Most people don’t realize that Marriage Counseling is not just about helping couples with marital disputes, but it’s also about helping children cope with their parent’s divorce. It’s important for parents to understand what kids are feeling during a divorce, and how to help children cope and work through their feelings productively.
Children often feel one or more of the following:
- That they’re the cause of the divorce.
- Feeling responsible for getting the parents back together.
- They become physically and/ or mentally ill.
- Their behavior may become either aggressive (specially towards other kids in school, which more often than not leads to bullying other kids), or, become withdrawn.
- They feel a sense of loss.
- Possible self-esteem issues.
Counseling can help children identify what they are feeling and they (and parents) can learn tools on dealing with those feelings.
Why is the counseling element in divorce so important?

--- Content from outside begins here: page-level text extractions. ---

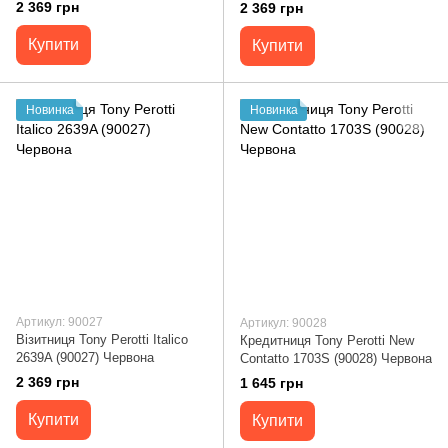
2 369 грн
2 369 грн
Купити
Купити
Новинка
Новинка
Артикул: 90027
Артикул: 90028
Візитниця Tony Perotti Italico
Кредитниця Tony Perotti New
2639A (90027) Червона
Contatto 1703S (90028) Червона
2 369 грн
1 645 грн
Купити
Купити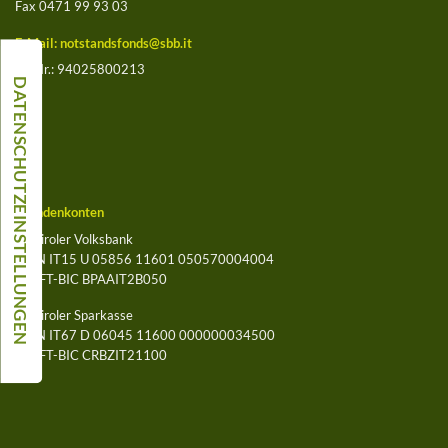
Fax 0471 99 93 03
E-Mail:
notstandsfonds@sbb.it
St.-Nr.: 94025800213
Spendenkonten
Südtiroler Volksbank
IBAN IT15 U 05856 11601 050570004004
SWIFT-BIC BPAAIT2B050
Südtiroler Sparkasse
IBAN IT67 D 06045 11600 000000034500
SWIFT-BIC CRBZIT21100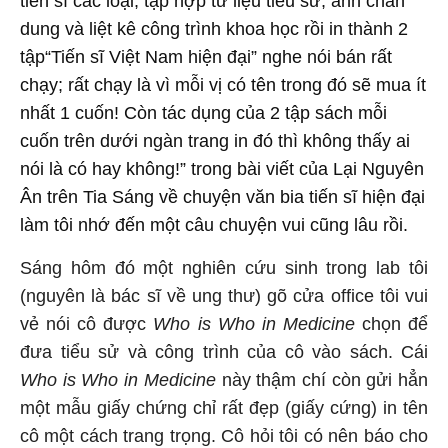
tiến sĩ các loại, tập hợp tư liệu tiểu sử, ảnh chân
dung và liệt kê công trình khoa học rồi in thành 2
tập“Tiến sĩ Việt Nam hiện đại” nghe nói bán rất
chạy; rất chạy là vì mỗi vị có tên trong đó sẽ mua ít
nhất 1 cuốn! Còn tác dụng của 2 tập sách mỗi
cuốn trên dưới ngàn trang in đó thì không thấy ai
nói là có hay không!” trong bài viết của Lại Nguyên
Ân trên Tia Sáng về chuyện văn bia tiến sĩ hiện đại
làm tôi nhớ đến một câu chuyện vui cũng lâu rồi.
Sáng hôm đó một nghiên cứu sinh trong lab tôi
(nguyên là bác sĩ về ung thư) gõ cửa office tôi vui
vẻ nói cô được
Who is Who in Medicine
chọn để
đưa tiểu sử và công trình của cô vào sách. Cái
Who is Who in Medicine
này thậm chí còn gửi hẳn
một mẫu giấy chứng chỉ rất đẹp (giấy cứng) in tên
cô một cách trang trọng. Cô hỏi tôi có nên báo cho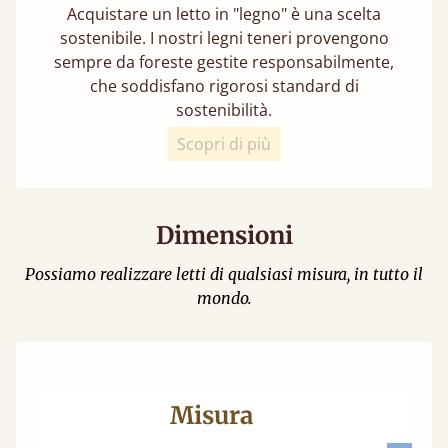
Acquistare un letto in "legno" è una scelta
sostenibile. I nostri legni teneri provengono
sempre da foreste gestite responsabilmente,
che soddisfano rigorosi standard di
sostenibilità.
Scopri di più
Dimensioni
Possiamo realizzare letti di qualsiasi misura, in tutto il
mondo.
Misura
M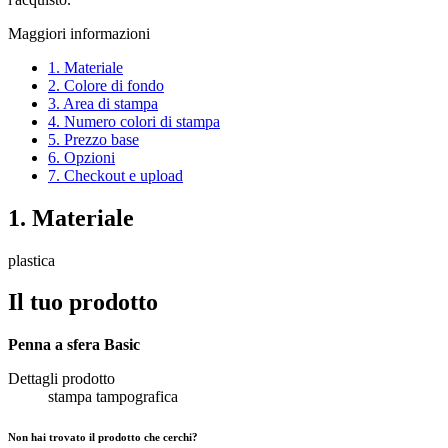
Maggiori informazioni
1. Materiale
2. Colore di fondo
3. Area di stampa
4. Numero colori di stampa
5. Prezzo base
6. Opzioni
7. Checkout e upload
1. Materiale
plastica
Il tuo prodotto
Penna a sfera Basic
Dettagli prodotto
stampa tampografica
Non hai trovato il prodotto che cerchi?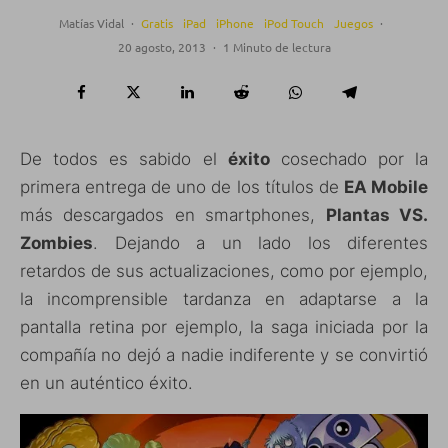
Matías Vidal
·
Gratis
iPad
iPhone
iPod Touch
Juegos
·
20 agosto, 2013
·
1 Minuto de lectura
De todos es sabido el
éxito
cosechado por la
primera entrega de uno de los títulos de
EA Mobile
más descargados en smartphones,
Plantas VS.
Zombies
. Dejando a un lado los diferentes
retardos de sus actualizaciones, como por ejemplo,
la incomprensible tardanza en adaptarse a la
pantalla retina por ejemplo, la saga iniciada por la
compañía no dejó a nadie indiferente y se convirtió
en un auténtico éxito.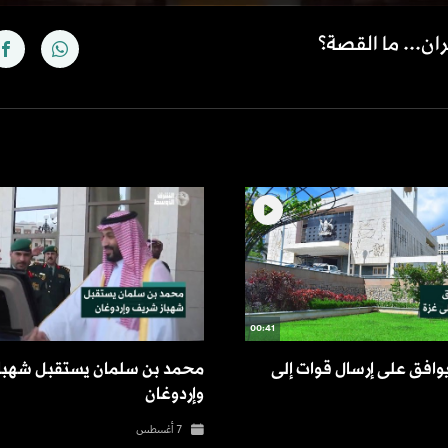
ن... ما القصة؟
00:41
 يوافق على إرسال قوات إلى
محمد بن سلمان يستقبل شهبا
وإردوغان
7 أغسطس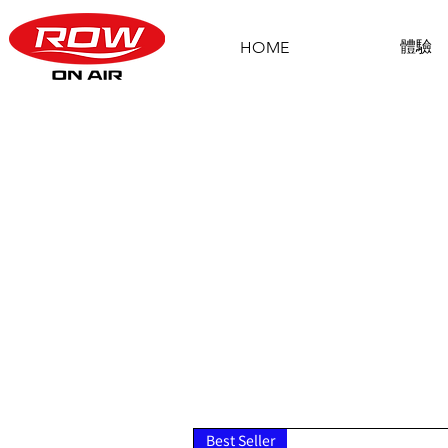
體驗
HOME
Best Seller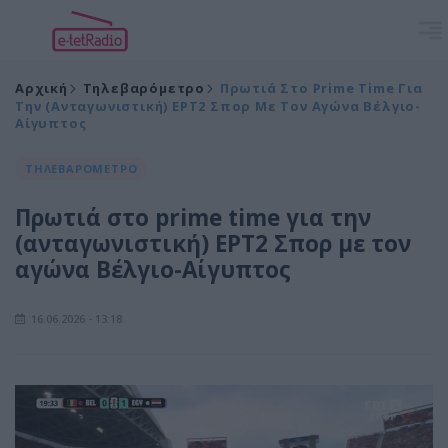
Αρχική
Τηλεβαρόμετρο
Πρωτιά Στο Prime Time Για
Την (ανταγωνιστική) ΕΡΤ2 Σπορ Με Τον Αγώνα Βέλγιο-
Αίγυπτος
ΤΗΛΕΒΑΡΟΜΕΤΡΟ
Πρωτιά στο prime time για την
(ανταγωνιστική) ΕΡΤ2 Σπορ με τον
αγώνα Βέλγιο-Αίγυπτος
16.06.2026 - 13:18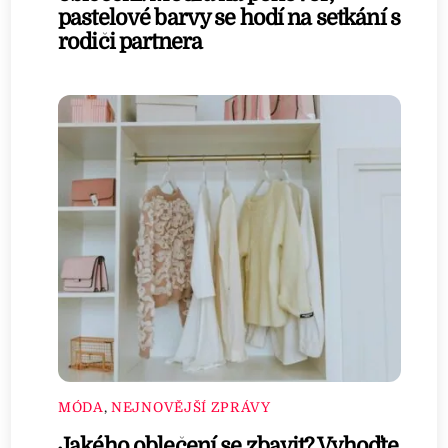
pastelové barvy se hodí na setkání s
rodiči partnera
MÓDA
,
NEJNOVĚJŠÍ ZPRÁVY
Jakého oblečení se zbavit? Vyhoďte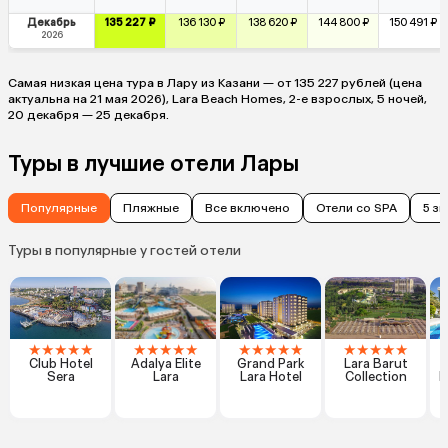
Декабрь
135 227 ₽
136 130 ₽
138 620 ₽
144 800 ₽
150 491 ₽
2026
Самая низкая цена тура в Лару из Казани — от 135 227 рублей (цена
актуальна на 21 мая 2026), Lara Beach Homes, 2-е взрослых, 5 ночей,
20 декабря — 25 декабря.
Туры в лучшие отели Лары
Популярные
Пляжные
Все включено
Отели со SPA
5 з
Туры в популярные у гостей отели
★
★
★
★
★
★
★
★
★
★
★
★
★
★
★
★
★
★
★
★
Club Hotel
Adalya Elite
Grand Park
Lara Barut
Sera
Lara
Lara Hotel
Collection
E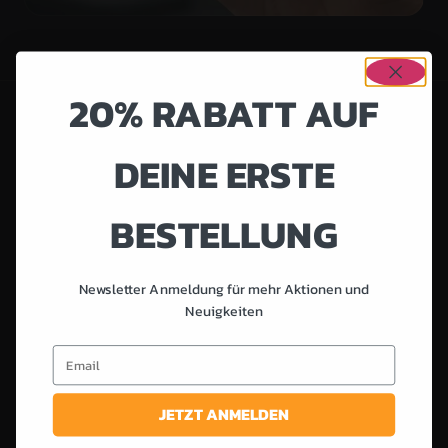
20% RABATT AUF
DEINE ERSTE
04 — DAS FLAGGSCHIFF
PERSONAL COACHING
BESTELLUNG
Coach Bianka betreut dich persönlich – flexibel überall
in der Region Bern, in drei Stufen und zwei Laufzeiten.
Newsletter Anmeldung für mehr Aktionen und
Wir starten mit einer Standortbestimmung inklusive
Neuigkeiten
Körperfettmessung. Danach bekommst du deinen
Email
personalisierten Trainingsplan und deinen
Ernährungsplan nach TNT – ohne Hungern, ohne
verteufelte Makros. Alles läuft digital über die
JETZT ANMELDEN
MyTrainsane App: Dort findest du deine Pläne, trackst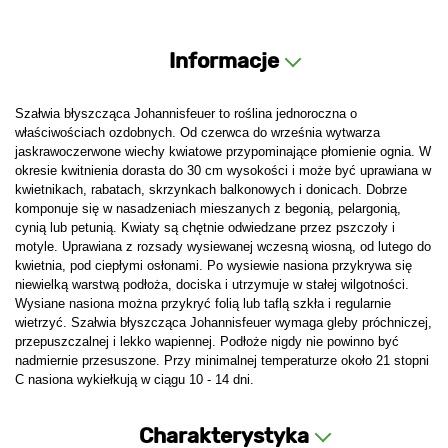
Informacje
Szałwia błyszcząca Johannisfeuer to roślina jednoroczna o
właściwościach ozdobnych. Od czerwca do września wytwarza
jaskrawoczerwone wiechy kwiatowe przypominające płomienie ognia. W
okresie kwitnienia dorasta do 30 cm wysokości i może być uprawiana w
kwietnikach, rabatach, skrzynkach balkonowych i donicach. Dobrze
komponuje się w nasadzeniach mieszanych z begonią, pelargonią,
cynią lub petunią. Kwiaty są chętnie odwiedzane przez pszczoły i
motyle. Uprawiana z rozsady wysiewanej wczesną wiosną, od lutego do
kwietnia, pod ciepłymi osłonami. Po wysiewie nasiona przykrywa się
niewielką warstwą podłoża, dociska i utrzymuje w stałej wilgotności.
Wysiane nasiona można przykryć folią lub taflą szkła i regularnie
wietrzyć. Szałwia błyszcząca Johannisfeuer wymaga gleby próchniczej,
przepuszczalnej i lekko wapiennej. Podłoże nigdy nie powinno być
nadmiernie przesuszone. Przy minimalnej temperaturze około 21 stopni
C nasiona wykiełkują w ciągu 10 - 14 dni.
Charakterystyka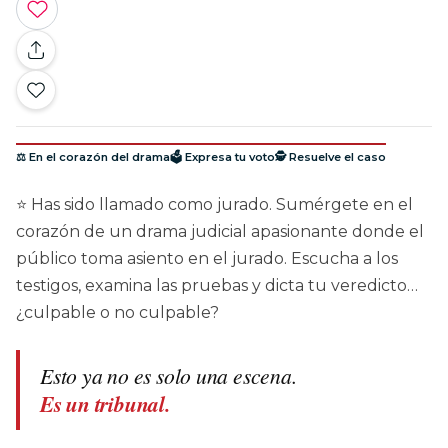
⚖️ En el corazón del drama
🗳️ Expresa tu voto
🕵️ Resuelve el caso
⭐ Has sido llamado como jurado. Sumérgete en el
corazón de un drama judicial apasionante donde el
público toma asiento en el jurado. Escucha a los
testigos, examina las pruebas y dicta tu veredicto…
¿culpable o no culpable?
Esto ya no es solo una escena.
Es un tribunal.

Young children and teens are still developing their own identities and until they develop their own, they rely heavily on their parents for that sense of identity. So essentially, when parents fight, argue and divorce all in front of their kids, the kids feel this literal emotional tugging and ripping within themselves. When parents calmly disagree and work through a problem to a solution in front of their children, they respond more positively and actually start to look at disagreements as normal, okay and productive parts of life.
I read this quote the day: “We become what we want to be, by consistently being what we want to become”. When children are young, a parents role is to do this for them by example.
Divorce sucks. Counseling can help make it suck less.